Appellante heeft verder aangevoerd dat het haar niet of verminderd kan worden verweten dat zij de inlichtingenverplichting heeft geschonden. Appellante kan het namelijk niet helpen dat in België nog enige tijd de uitkering wordt doorbetaald teneinde verplichtingen met betrekking tot huur en energiekosten te kunnen voldoen. Zij heeft de Belgische uitkering ook daadwerkelijk besteed aan huur en energiekosten, zodat zij in het geheel geen voordeel heeft genoten. Deze grond slaagt ook niet. Het had appellante redelijkerwijs duidelijk kunnen en ook moeten zijn dat de Belgische uitkering van invloed kan zijn op het recht op bijstand. Daarmee staat de verwijtbaarheid van de schending van de inlichtingenverplichting vast. De door appellante genoemde omstandigheden leiden er niet toe dat het niet melden van de Belgische uitkering haar in verminderde mate kan worden verweten.
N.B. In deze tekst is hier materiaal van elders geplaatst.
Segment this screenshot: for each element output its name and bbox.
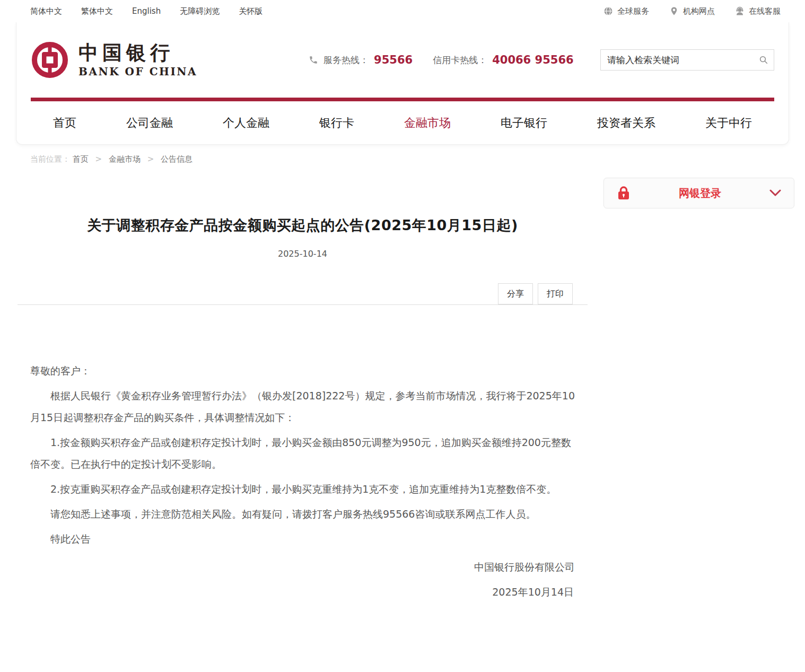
care-version-link[interactable]: 关怀版 [239,6,262,16]
breadcrumb-financial-markets[interactable]: 金融市场 [109,154,141,164]
accessibility-browse-link[interactable]: 无障碍浏览 [180,6,220,16]
nav-financial-markets[interactable]: 金融市场 [404,115,451,131]
lock-icon [617,186,631,200]
signature-block: 中国银行股份有限公司 2025年10月14日 [30,556,575,603]
nav-bank-cards[interactable]: 银行卡 [319,115,354,131]
page-title: 关于调整积存金产品按金额购买起点的公告(2025年10月15日起) [18,216,588,235]
article-body: 尊敬的客户： 根据人民银行《黄金积存业务管理暂行办法》（银办发[2018]222… [18,305,588,603]
boc-emblem-icon [31,41,69,79]
language-links: 简体中文 繁体中文 English 无障碍浏览 关怀版 [30,6,262,16]
lang-simplified-chinese[interactable]: 简体中文 [30,6,62,16]
hotline-label: 服务热线： [323,54,369,66]
paragraph: 请您知悉上述事项，并注意防范相关风险。如有疑问，请拨打客户服务热线95566咨询… [30,503,575,525]
article-date: 2025-10-14 [18,249,588,259]
paragraph: 根据人民银行《黄金积存业务管理暂行办法》（银办发[2018]222号）规定，参考… [30,385,575,429]
nav-about-boc[interactable]: 关于中行 [705,115,752,131]
lang-english[interactable]: English [132,6,161,16]
top-utility-bar: 简体中文 繁体中文 English 无障碍浏览 关怀版 全球服务 机构网点 [0,0,805,22]
headset-icon [735,6,745,16]
pin-icon [669,6,679,16]
online-banking-login[interactable]: 网银登录 [603,178,794,208]
paragraph: 1.按金额购买积存金产品或创建积存定投计划时，最小购买金额由850元调整为950… [30,432,575,475]
nav-corporate-banking[interactable]: 公司金融 [126,115,173,131]
hotline-number: 95566 [374,54,413,66]
branch-locator-link[interactable]: 机构网点 [669,6,715,16]
breadcrumb-announcements[interactable]: 公告信息 [161,154,192,164]
signature-company: 中国银行股份有限公司 [30,556,575,578]
announcement-article: 关于调整积存金产品按金额购买起点的公告(2025年10月15日起) 2025-1… [18,170,588,606]
online-service-label: 在线客服 [749,6,781,16]
search-input[interactable] [607,55,759,65]
breadcrumb-home[interactable]: 首页 [73,154,89,164]
hotline-info: 服务热线： 95566 信用卡热线： 40066 95566 [309,54,574,66]
nav-e-banking[interactable]: 电子银行 [501,115,547,131]
nav-personal-banking[interactable]: 个人金融 [223,115,269,131]
share-button[interactable]: 分享 [498,283,533,304]
logo-chinese-name: 中国银行 [78,42,197,64]
paragraph: 2.按克重购买积存金产品或创建积存定投计划时，最小购买克重维持为1克不变，追加克… [30,478,575,500]
right-sidebar: 网银登录 [603,170,794,606]
breadcrumb-separator: > [95,154,102,164]
search-box [600,49,774,71]
online-service-link[interactable]: 在线客服 [735,6,781,16]
closing-line: 特此公告 [30,528,575,550]
breadcrumb-separator: > [147,154,154,164]
search-icon[interactable] [759,55,768,65]
nav-investor-relations[interactable]: 投资者关系 [597,115,655,131]
online-banking-login-label: 网银登录 [631,186,769,200]
print-button[interactable]: 打印 [538,283,573,304]
header: 中国银行 BANK OF CHINA 服务热线： 95566 信用卡热线： 40… [16,22,789,145]
global-service-link[interactable]: 全球服务 [603,6,649,16]
lang-traditional-chinese[interactable]: 繁体中文 [81,6,113,16]
globe-icon [603,6,613,16]
global-service-label: 全球服务 [617,6,649,16]
credit-card-hotline-label: 信用卡热线： [433,54,487,66]
bank-of-china-logo[interactable]: 中国银行 BANK OF CHINA [31,41,197,79]
chevron-down-icon [769,189,781,197]
credit-card-hotline-number: 40066 95566 [492,54,573,66]
salutation: 尊敬的客户： [30,360,575,382]
nav-accent-bar [31,98,774,101]
main-navigation: 首页 公司金融 个人金融 银行卡 金融市场 电子银行 投资者关系 关于中行 [31,101,774,144]
breadcrumb-prefix: 当前位置： [30,154,70,164]
nav-home[interactable]: 首页 [53,115,76,131]
utility-links: 全球服务 机构网点 在线客服 [603,6,781,16]
signature-date: 2025年10月14日 [30,581,575,603]
phone-icon [309,55,318,65]
branch-locator-label: 机构网点 [683,6,715,16]
logo-english-name: BANK OF CHINA [78,65,197,78]
breadcrumb: 当前位置： 首页 > 金融市场 > 公告信息 [0,145,805,170]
De conclusie is dat het college heeft aangetoond dat appellante haar inlichtingenverplichting heeft geschonden door bij haar aanvraag niet de juiste informatie te verstrekken over haar Belgische uitkering. Appellante kan hiervan een verwijt worden gemaakt. Het college was dan ook gehouden een boete op te leggen. De bij het nader besluit vastgestelde boete van
€ 645,26,- is evenredig. De Raad ziet geen aanleiding de boete verder te matigen.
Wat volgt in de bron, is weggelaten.